Mark Teixeira vs. Jason Giambi: How is the 8-Year Deal Going?

Remember him?

The Yankees have had two mainstays at first base over the last decade: Jason Giambi and Mark Teixeira. Both were free agents that signed long-term deals for more than $100M. Giambi was supposed to bring one of the best bats in the league while Tex was supposed to bring an excellent all-around game.

One discouraging fact is that they both declined in their first three seasons in pinstripes. Giambi - who had an incredible 198 OPS+ in his last season in Oakland (2001) - went down to 90 in 2004. Tex went from a 152 OPS+ in '08 to 117 last year. Is it merely that they were both on the wrong side of 30? Did they get pull happy in Yankee Stadium? Did defenses get wise to their hitting tendencies?

Giambi's OPS+ his first three Yankee years: 147

bWAR: 11.7

Tex's OPS+ his first three Yankee years: 128

bWAR: 12

Giambi only played 80 games in his third year (2004). If he'd been healthy, his WAR would certainly be higher than Tex's, but to his credit, Tex has been and should continue to be healthy. He's made up for his (relative) lack of hitting via health (400 more PA) and defense (20 runs better than Giambi) over the aforementioned time spans. In fact, Tex hasn't played fewer than 145 games in any season of his entire nine-year big league career.
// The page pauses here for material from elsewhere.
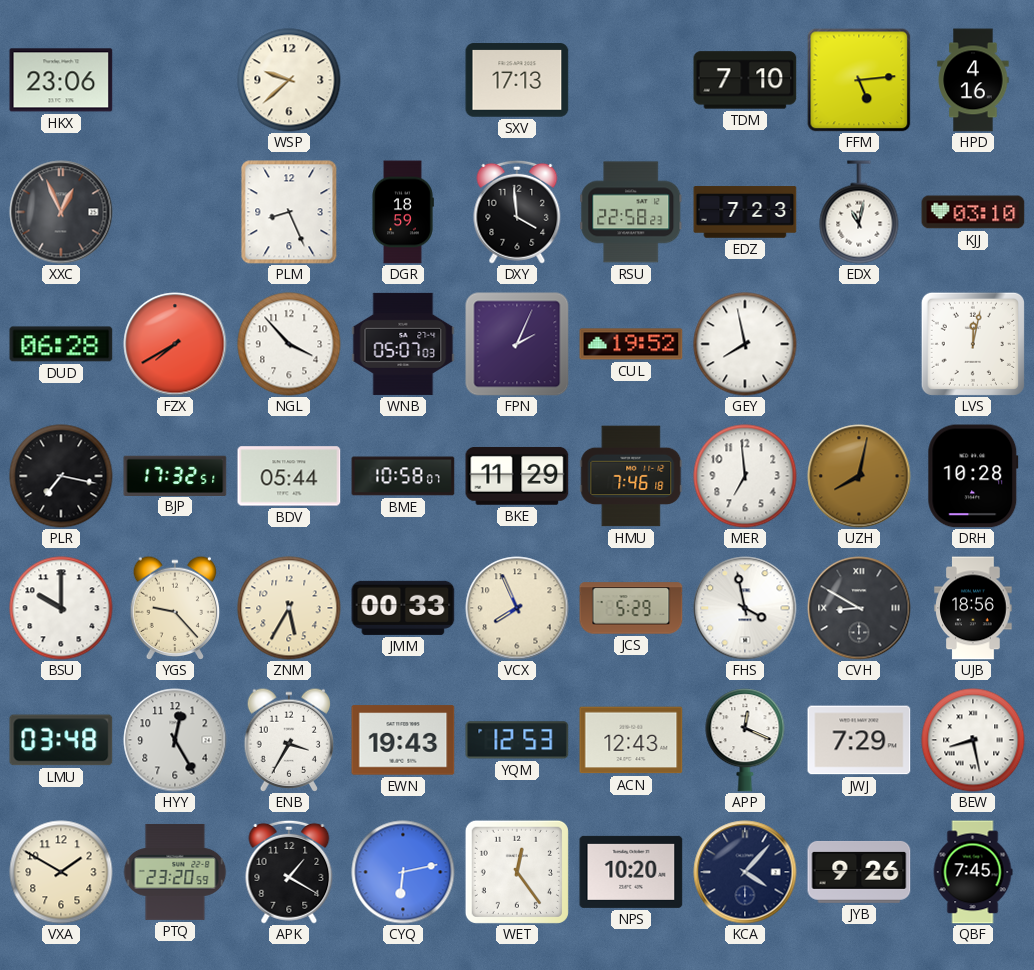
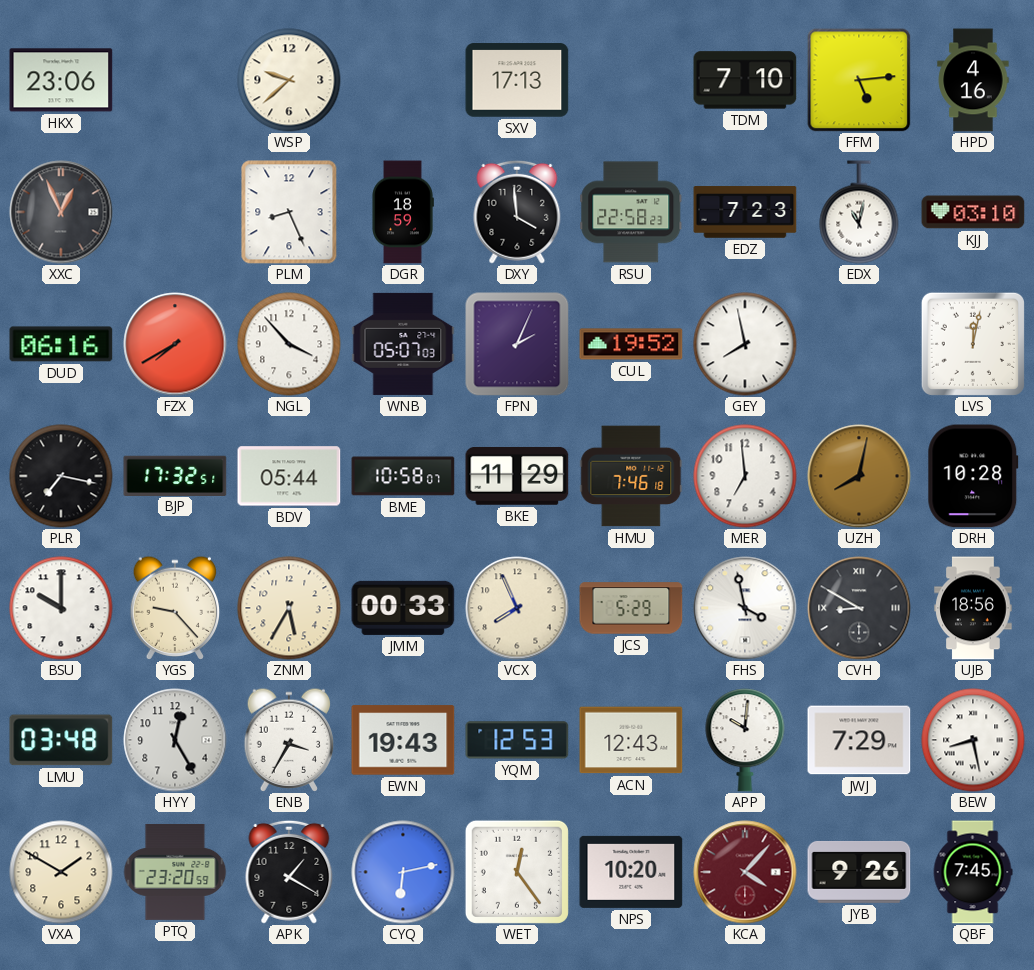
DUD: 06:28 -> 06:16
APP: 12:19 -> 10:01
KCA dial: navy -> burgundy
Giambi, who we've come to think of as a chronically injured player, had been very healthy before '04, averaging 150 games the previous six seasons. So who's to say Tex won't become injury prone? Giambi appeared to be rolling along, then all of sudden couldn't stay healthy. In hindsight, it seems that PEDs may have played a part, but can we assume Tex is totally clean?
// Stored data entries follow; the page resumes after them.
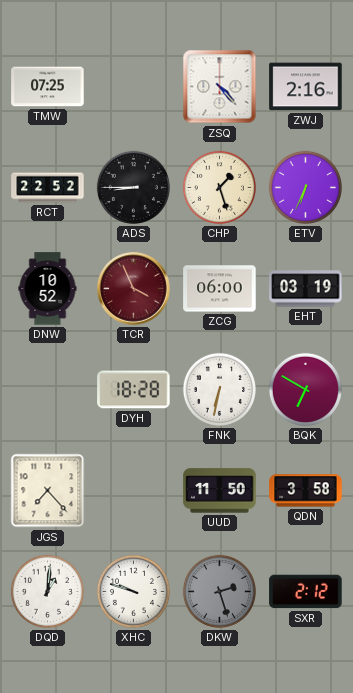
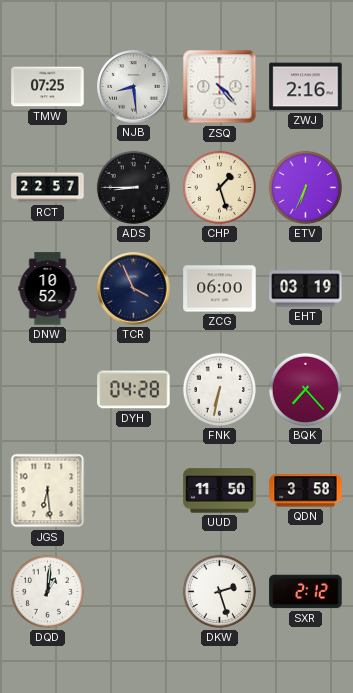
NJB: none -> 8:29
RCT: 22:52 -> 22:57
TCR dial: burgundy -> navy
DYH: 18:28 -> 04:28
BQK: 6:50 -> 7:23
JGS: 7:23 -> 6:29
XHC: 9:48 -> none
DKW dial: grey -> white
Giambi's bat declined his first three years in the Bronx, just like Tex, but he rebounded big time his fourth year. It would be amazing if Tex could maintain his current batting line (126 OPS+ before last night), which has also declined each of the last three years.

What about Tex's peripherals? So far, he's striking out far less than normal, but also walking less. His Yankee peripherals (groundball, flyball and line drive rates) are all in line with his pre-New York days, but there's a noticeable dip in BABIP. Empirically, it seems that opposing defenses are employing a shift against him (as a left-handed batter) far more than they used to, which could explain the decline in OPS+ while maintaining the same peripherals.*

Tex has been worth $55.3M since joining the Yanks (per FanGraphs), a bit less than what he's been paid ($62.5M). I believe, however, that 2012 will be far closer to '09 and '10 than '11. His BABIP hit a career low last year (despite otherwise normal peripherals); that should regress to normal this season (it has so far). And while Giambi's health continued to decline into the latter part of his contract, Tex should remain healthy and provide value via defense, something Giambi never did.

* Unfortunately, batted-ball peripherals don't go back to Giambi's (original) Oakland days.